Putting it in my favored analogy, I think of ZIRP as a fisherman hauling in a fish that has taken the hook but good. The fish is doomed, but from time to time the fisherman lets it run to exhaust itself. The fish in this analogy is the 10-year, the boat where the fisherman is stationed is the zero interest rate bound. That's sort of how it's been in Japan and sort of how it's been here. Wild and crazy stuff, with the only other precedent "sort of" being the U.S. post-Great Depression period.
One way or another, the continuous nature of ZIRP makes any positive yield better than nothing year after year. As investors despair of ZIRP ever ending, they go through Kubler-Ross stages of anger toward acceptance and give in to lower and lower rates as better than nothing.

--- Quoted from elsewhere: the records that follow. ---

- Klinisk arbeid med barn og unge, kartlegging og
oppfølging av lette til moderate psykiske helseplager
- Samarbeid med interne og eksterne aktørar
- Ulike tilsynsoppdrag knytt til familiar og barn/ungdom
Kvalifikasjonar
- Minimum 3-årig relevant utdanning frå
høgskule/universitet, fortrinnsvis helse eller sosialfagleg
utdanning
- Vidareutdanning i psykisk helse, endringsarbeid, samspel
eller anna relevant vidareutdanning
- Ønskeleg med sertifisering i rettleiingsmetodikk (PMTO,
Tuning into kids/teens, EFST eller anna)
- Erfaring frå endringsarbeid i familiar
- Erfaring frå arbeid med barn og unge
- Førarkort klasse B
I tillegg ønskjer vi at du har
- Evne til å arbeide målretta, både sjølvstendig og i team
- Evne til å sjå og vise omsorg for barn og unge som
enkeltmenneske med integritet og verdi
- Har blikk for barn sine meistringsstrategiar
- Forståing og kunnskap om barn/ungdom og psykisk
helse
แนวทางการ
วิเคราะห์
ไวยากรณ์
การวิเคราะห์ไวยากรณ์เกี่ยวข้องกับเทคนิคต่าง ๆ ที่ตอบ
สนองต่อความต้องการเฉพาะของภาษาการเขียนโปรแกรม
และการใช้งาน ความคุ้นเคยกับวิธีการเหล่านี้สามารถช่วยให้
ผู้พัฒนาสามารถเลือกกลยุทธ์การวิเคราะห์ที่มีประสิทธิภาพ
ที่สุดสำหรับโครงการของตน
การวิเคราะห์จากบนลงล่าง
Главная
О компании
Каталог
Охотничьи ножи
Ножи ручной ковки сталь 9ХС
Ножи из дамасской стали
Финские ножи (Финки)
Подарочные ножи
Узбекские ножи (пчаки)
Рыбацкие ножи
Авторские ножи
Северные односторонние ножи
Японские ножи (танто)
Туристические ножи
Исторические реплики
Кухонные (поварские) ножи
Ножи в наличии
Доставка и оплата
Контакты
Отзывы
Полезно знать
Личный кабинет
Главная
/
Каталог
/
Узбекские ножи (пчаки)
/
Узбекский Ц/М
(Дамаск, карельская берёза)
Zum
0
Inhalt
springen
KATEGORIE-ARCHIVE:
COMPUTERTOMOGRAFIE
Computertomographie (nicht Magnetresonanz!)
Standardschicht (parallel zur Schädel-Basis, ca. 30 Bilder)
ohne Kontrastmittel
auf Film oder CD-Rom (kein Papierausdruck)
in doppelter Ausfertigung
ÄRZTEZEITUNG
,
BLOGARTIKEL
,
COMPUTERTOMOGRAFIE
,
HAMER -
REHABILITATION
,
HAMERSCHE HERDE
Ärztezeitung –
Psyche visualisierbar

Of course, rational expectations keep investors from wanting to accept that ZIRP historically is something like the quicksand or flypaper it has been in Japan. Dr. Bernanke apparently has a whole thought construct of how ZIRP can be permanent, or nearly so. Can this really happen? Well, he's only the most important banker in the world. Think what you will of his policies, he is Dr. Big. So I give his thoughts deep consideration.
I would add that semi-permanent ZIRP almost guarantees poor stock market returns in the aggregate.
The best Japanese stocks since its bubble collapsed have been those that competed internationally. It's something I always keep in mind now, given the major differences between Japan and the United States. As I discussed in a post or two around September/October last year, I went to a U.S.-centric investment posture around then, focusing on muni bonds given their high yield relative to Treasuries. That was a good decision, but it's looking played out for new money (though I like the NIOs of the world - for now).
If the stock market takes a major tumble in the months ahead (I am not expecting a crash imminently and perhaps not at all), I want to think long and hard about whether the Japanese stock paradigm will be operative for U.S. investors going forward.
So my current posture remains to treat stock market rallies as sell opportunities and interest rate up-moves as trading buy opportunities.